Bahçeli önce rahmetli Başbuğun vefatından sonra ülkücülerin kendi iradesiyle hem Milliyetçi Hareket Partisi’nin hem de ülkücü kuruluşların doğal liderliğine getirilmiştir.

1997 yılında göreve başlaması sonrası tüm medya kuruluşlarının kendisini görmezden gelmesine rağmen partisinde yaptığı çalışmalarla 1999’daki seçimlerde rahmetli Ecevit’in partisi DSP’nin ardından seksen sonrası ülkeyi yöneten ANAP, DYP ve RP’yi geride bırakarak partisinin ikinci çıkmasını sağlamıştır. 

Türk Medyası, 1999 seçimlerinde onun MHP’li adaylara tavsiyelerinin yer aldığı kitapçıkla farkına vardı. O kitapçıkta adaylara beyaz çorap giyilmesinin yasaklanması kamuoyunda çok yankı bulmuştu. 

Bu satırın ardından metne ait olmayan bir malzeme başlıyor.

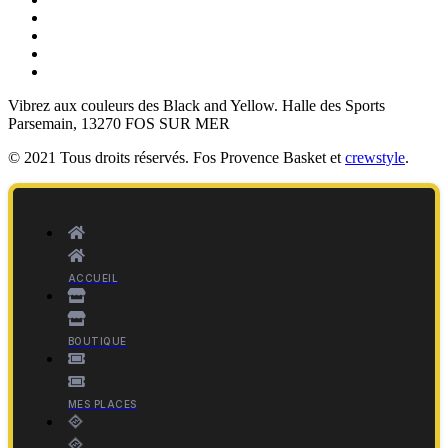
Vibrez aux couleurs des
Black and Yellow
. Halle des Sports
Parsemain, 13270 FOS SUR MER
© 2021 Tous droits réservés. Fos Provence Basket et
crewstyle
.
ACCUEIL
BOUTIQUE
MES PLACES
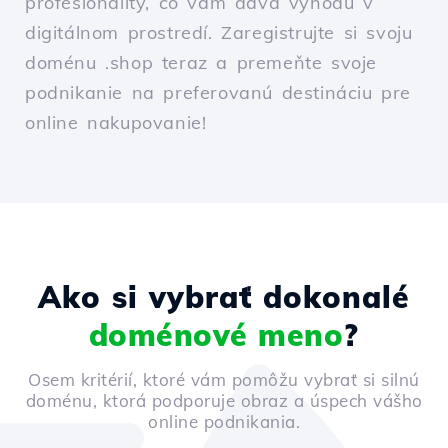
profesionality, čo vám dáva výhodu v
digitálnom prostredí. Zaregistrujte si svoju
doménu .shop teraz a premeňte svoje
podnikanie na preferovanú destináciu pre
online nakupovanie!
Ako si vybrať dokonalé
doménové meno
?
Osem kritérií, ktoré vám pomôžu vybrať si silnú
doménu, ktorá podporuje obraz a úspech vášho
online podnikania.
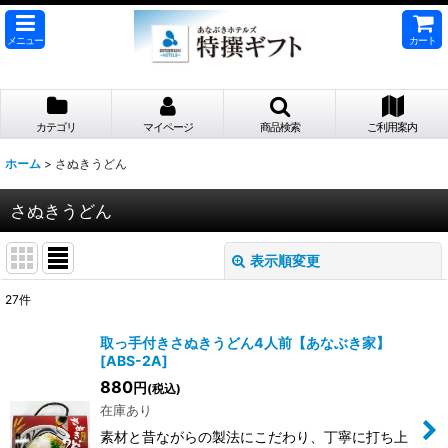
メニュー
カート
カテゴリ
マイページ
商品検索
ご利用案内
ホーム
>
さぬきうどん
さぬきうどん
表示順変更
閉じる
27
件
サブカテゴリ
:
取っ手付きさぬきうどん4人前【あなぶき家】
[
ABS-2A
]
表示数
:
880
円
(税込)
在庫あり
並び順
:
素材と昔ながらの製法にこだわり、丁寧に打ち上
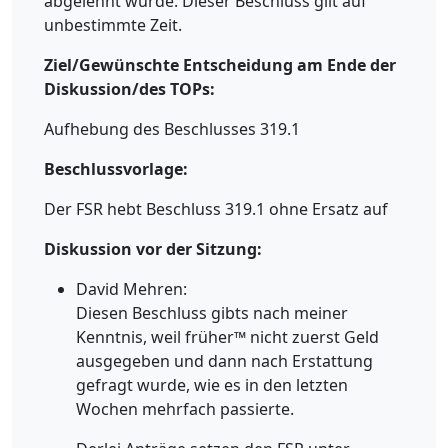
abgelehnt wurde. Dieser Beschluss gilt auf
unbestimmte Zeit.
Ziel/Gewünschte Entscheidung am Ende der
Diskussion/des TOPs:
Aufhebung des Beschlusses 319.1
Beschlussvorlage:
Der FSR hebt Beschluss 319.1 ohne Ersatz auf
Diskussion vor der Sitzung:
David Mehren:
Diesen Beschluss gibts nach meiner
Kenntnis, weil früher™ nicht zuerst Geld
ausgegeben und dann nach Erstattung
gefragt wurde, wie es in den letzten
Wochen mehrfach passierte.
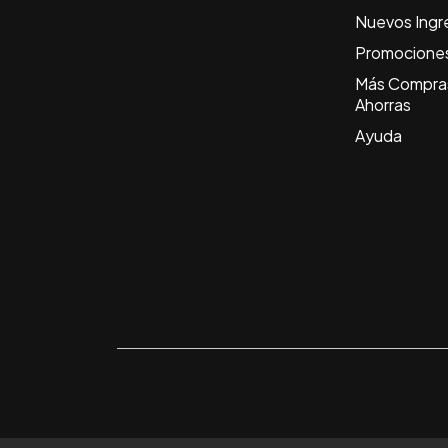
Nuevos Ingr
Promocione
Más Compra
Ahorras
Ayuda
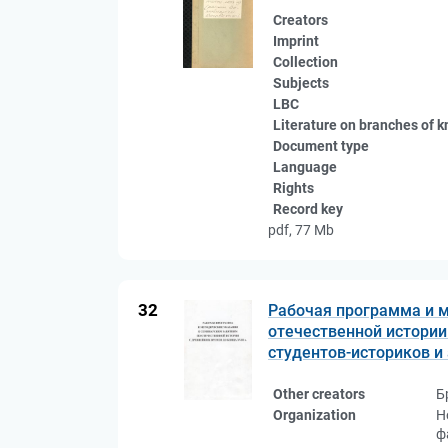
Creators
Imprint
Collection
Subjects
LBC
Literature on branches of 
Document type
Language
Rights
Record key
pdf, 77 Mb
32
Рабочая программа и м
отечественной истории 
студентов-историков и 
Other creators
Б
Organization
Н
ф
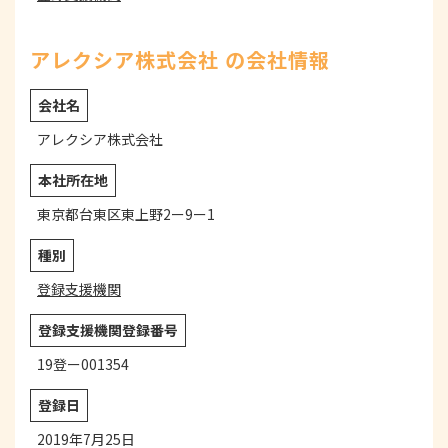
アレクシア株式会社 の会社情報
会社名
アレクシア株式会社
本社所在地
東京都台東区東上野2ー9ー1
種別
登録支援機関
登録支援機関登録番号
19登ー001354
登録日
2019年7月25日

Bizim esas konumuz onun 1999 seçimlerinden itibaren izlediği siyasi yol haritası ve siyasi üsluptur.

Onun ilk yankı bulan yaklaşımı, içinde RP ve DYP’nin de yer aldığı bir koalisyon hükümetine başkanlık yapmasına dair telkin ve tavsiyeleri ret ederek Milliyetçi Ana Sol hükümetinin zeminini hazırlamasıdır.

Bahçeli bu surette 80 ihtilalinin görünen gerekçesi olarak sunulan, Ülkücüler ve Solcular arasındaki muazzam soğukluğu giderecek ortamı inşa etmiştir. 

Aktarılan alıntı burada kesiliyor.